Silicon Valley: Trouble in Paradise?

The average household in Santa Clara County, home of Silicon Valley, makes $85,005 – $30,000 over the U.S. average. Three percent – triple the national average – of Valley households make over $250,000. Not surprisingly, there's an epidemic of aspiring "next Silicon Valleys." But beware, says Sam Pizzigati, editor of Too Much, a newsletter on excessive wealth. Santa Clara has also become America's most expensive place to live.
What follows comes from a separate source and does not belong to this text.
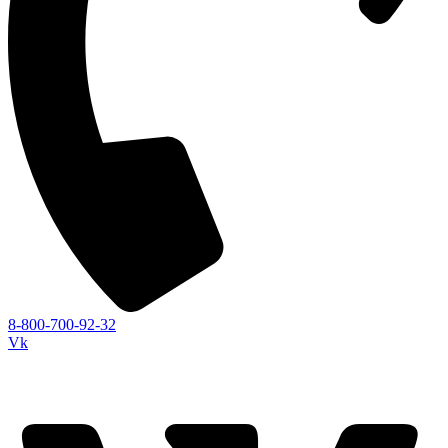
8-800-700-92-32
Vk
Less than a third of Silicon Valley households can afford to buy a house there. Forty percent can't afford to rent there either. Silicon Valley's average household debt is over $90,000, the highest in the nation, and the poverty rate has jumped 2 percent since 1989. Even top earners, says a local therapist, "suffer from a terrible sense of insecurity about keeping wealth." United for a Fair Economy, 617-423-2148.

THE TOP!

Top influence on American Cities for the Past 50 years: 
Highways and Cars
Top influence on American Cities for the Next 50 years: 
Income Disparities
From "The American Metropolis at Century's End: Past and Future Influences," Fannie Mae Foundation, 202-274-8004.